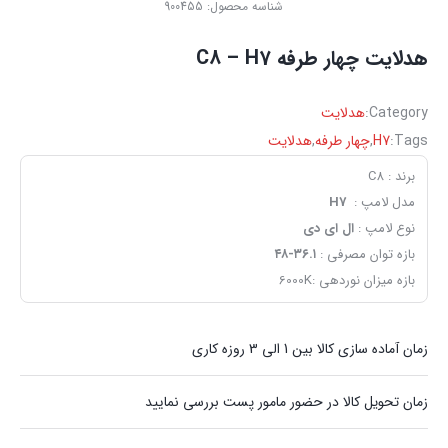
شناسه محصول:
900455
هدلایت چهار طرفه C8 – H7
Category:
هدلایت
Tags:
H7
,
چهار طرفه
,
هدلایت
برند : C8
مدل لامپ :
H7
نوع لامپ :
ال ای دی
بازه توان مصرفی :
۳۶.۱-۴۸
بازه میزان نوردهی :6000K
زمان آماده سازی کالا بین 1 الی 3 روزه کاری
زمان تحویل کالا در حضور مامور پست بررسی نمایید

━━━━━━━━━━

What you will do:
Nothing but an exact copy of the data, without its images, should make up your answer.

Response for this exercise:
شناسه محصول:
900455
هدلایت چهار طرفه C8 – H7
Category:
هدلایت
Tags:
H7
,
چهار طرفه
,
هدلایت
برند : C8
مدل لامپ :
H7
نوع لامپ :
ال ای دی
بازه توان مصرفی :
۳۶.۱-۴۸
بازه میزان نوردهی :6000K
زمان آماده سازی کالا بین 1 الی 3 روزه کاری
زمان تحویل کالا در حضور مامور پست بررسی نمایید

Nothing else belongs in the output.